Insulin resistance arises over time as a result of poor or irregular eating habits, increased sugar, flour, alcohol or other processed carbohydrate consumption, lack of protein, healthy fats, fruits and vegetables, inactivity, and genetics. Unfortunately, a lack of education around nutrition and lifestyle medicine as well as lack of access to whole foods also makes this condition more prevalent.
So, how can you prevent and possibly mitigate insulin resistance? It is all about keeping blood sugar as steady as possible, and helping your body stay sensitive to insulin. Here are my top tips:
1. Eat breakfast: eating breakfast within 90 minutes of waking can stabilize blood sugar early in the day and mitigate sugar cravings later, BUT:
2. make sure breakfast contains protein and a healthy fat: some great options include eggs and avocado with a side of berries, a mixed vegetable, omelet made with olive oil, organic yogurt with berries, raw nuts and seeds. These are blood sugar stabilizing options.
3. Consider the order in which you eat your food: see my recent article for more information https://www.sportyandrich.com/blogs/wellness/controlling-blood-sugar-with-food-sequencing
4. Consider low glycemic index foods: a quick web search will yield a list of foods that are low glycemic, or do not spike blood sugar easily. Eat these more regularly or in place of higher glycemic foods.

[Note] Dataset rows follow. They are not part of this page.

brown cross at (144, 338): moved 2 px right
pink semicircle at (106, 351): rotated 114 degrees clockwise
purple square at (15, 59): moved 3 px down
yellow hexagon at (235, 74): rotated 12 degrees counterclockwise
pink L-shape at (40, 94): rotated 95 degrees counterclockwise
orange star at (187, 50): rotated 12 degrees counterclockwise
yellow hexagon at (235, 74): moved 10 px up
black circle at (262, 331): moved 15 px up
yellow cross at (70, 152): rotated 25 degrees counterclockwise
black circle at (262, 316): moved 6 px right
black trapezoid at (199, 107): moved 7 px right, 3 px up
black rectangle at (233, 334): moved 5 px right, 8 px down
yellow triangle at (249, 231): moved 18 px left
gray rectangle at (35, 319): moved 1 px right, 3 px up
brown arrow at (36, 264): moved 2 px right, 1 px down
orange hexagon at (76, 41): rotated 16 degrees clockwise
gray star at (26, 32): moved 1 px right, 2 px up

5. Include apple cider vinegar in your diet: see my recent article for details on this amazing ingredient that helps to regulate blood sugar spikes— https://www.sportyandrich.com/blogs/wellness/apple-cider-vinegar-folk-remedy-proven-by-science
6. Exercise: at least 30 minutes of moderate exercise per day is absolutely necessary to keep your cells sensitive to insulin. Moderate exercise refers to movement that is rigorous enough that you could hold a conversation while doing it, but you would not be able to sing. This includes brisk walking, weight training, certain forms of Pilates and yoga.
7. Move after a large meal: resist the urge to crash on the couch and get moving after a large meal or one that contains sugar or carbohydrates. Taking a 15 minute brisk walk shortly after a large meal can blunt the blood sugar spike and improve your muscle’s ability to remove and utilize glucose from the bloodstream.
8. Supplement: certain supplements are incredibly powerful and helpful at regulating insulin and blood glucose levels. Ingredients like inositol and berberine are two I commonly use in my practice. These should only be considered if you have had regular screening blood work, and must be dosed appropriately. Speak to your naturopathic or functional medicine doctor before supplementing.
While supplementation should only be considered when labs are abnormal, my other recommendations can be explored as great preventative strategies to support blood sugar and insulin levels. As always, individualized recommendations are always best. Speak to your primary care doctor for regular visits and screening tests. Having your fasting glucose, fasting insulin and having your HOMA-IR calculation done by your doctor will help you better understand how insulin sensitive or resistant you are.